(MATERIAL FOR THE TASK):
▶

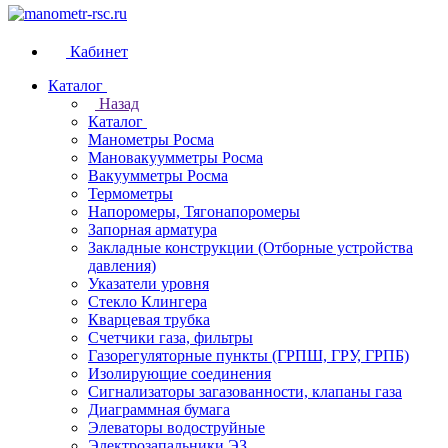
Кабинет
Каталог
Назад
Каталог
Манометры Росма
Мановакуумметры Росма
Вакуумметры Росма
Термометры
Напоромеры, Тягонапоромеры
Запорная арматура
Закладные конструкции (Отборные устройства
давления)
Указатели уровня
Стекло Клингера
Кварцевая трубка
Счетчики газа, фильтры
Газорегуляторные пункты (ГРПШ, ГРУ, ГРПБ)
Изолирующие соединения
Сигнализаторы загазованности, клапаны газа
Диаграммная бумага
Элеваторы водоструйные
Электрозапальники ЭЗ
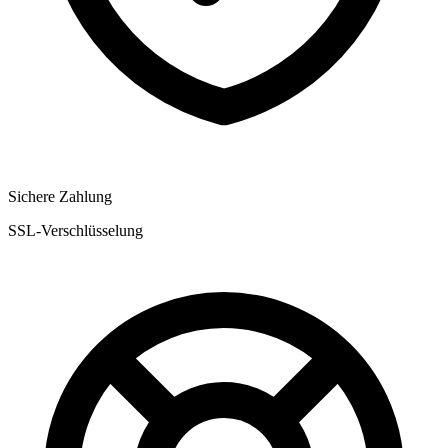
Sichere Zahlung
SSL-Verschlüsselung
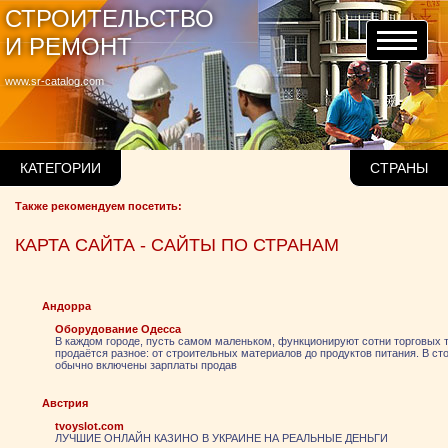
СТРОИТЕЛЬСТВО
И РЕМОНТ
www.sr-catalog.com
КАТЕГОРИИ
СТРАНЫ
Также рекомендуем посетить:
КАРТА САЙТА - САЙТЫ ПО СТРАНАМ
Андорра
Оборудование Одесса
В каждом городе, пусть самом маленьком, функционируют сотни торговых т
продаётся разное: от строительных материалов до продуктов питания. В ст
обычно включены зарплаты продав
Австрия
tvoyslot.com
ЛУЧШИЕ ОНЛАЙН КАЗИНО В УКРАИНЕ НА РЕАЛЬНЫЕ ДЕНЬГИ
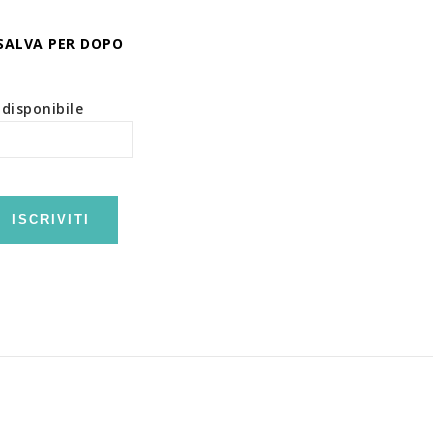
SALVA PER DOPO
disponibile
ISCRIVITI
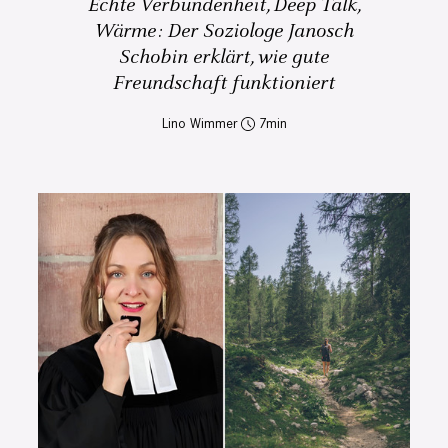
Echte Verbundenheit, Deep Talk,
Wärme: Der Soziologe Janosch
Schobin erklärt, wie gute
Freundschaft funktioniert
Lino Wimmer
7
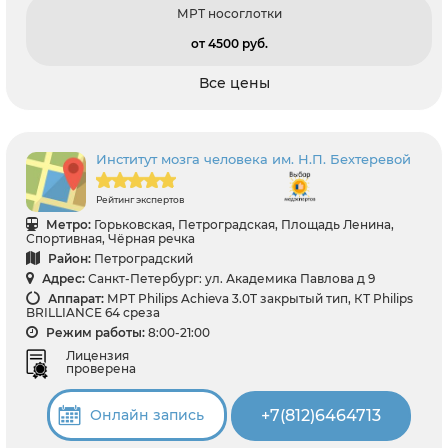
МРТ носоглотки
от 4500 pуб.
Все цены
Институт мозга человека им. Н.П. Бехтеревой
Рейтинг экспертов
Метро:
Горьковская, Петроградская, Площадь Ленина,
Спортивная, Чёрная речка
Район:
Петроградский
Адрес:
Санкт-Петербург: ул. Академика Павлова д 9
Аппарат:
МРТ Philips Achieva 3.0T закрытый тип, КТ Philips
BRILLIANCE 64 среза
Режим работы:
8:00-21:00
Лицензия
проверена
+7(812)6464713
Онлайн запись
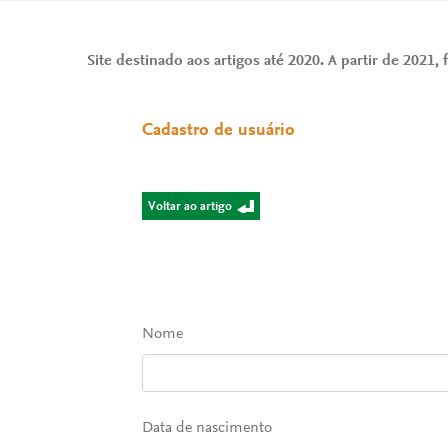
Site destinado aos artigos até 2020. A partir de 2021, f
Cadastro de usuário
Voltar ao artigo
Nome
Data de nascimento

◀

(TASK DESCRIPTION):
The answer should contain nothing but the lines from the top of the data above through the line containing "Изолирующие соединения", copied exactly, with no images.

(ANSWER SECTION):
Кабинет
Каталог
Назад
Каталог
Манометры Росма
Мановакуумметры Росма
Вакуумметры Росма
Термометры
Напоромеры, Тягонапоромеры
Запорная арматура
Закладные конструкции (Отборные устройства
давления)
Указатели уровня
Стекло Клингера
Кварцевая трубка
Счетчики газа, фильтры
Газорегуляторные пункты (ГРПШ, ГРУ, ГРПБ)
Изолирующие соединения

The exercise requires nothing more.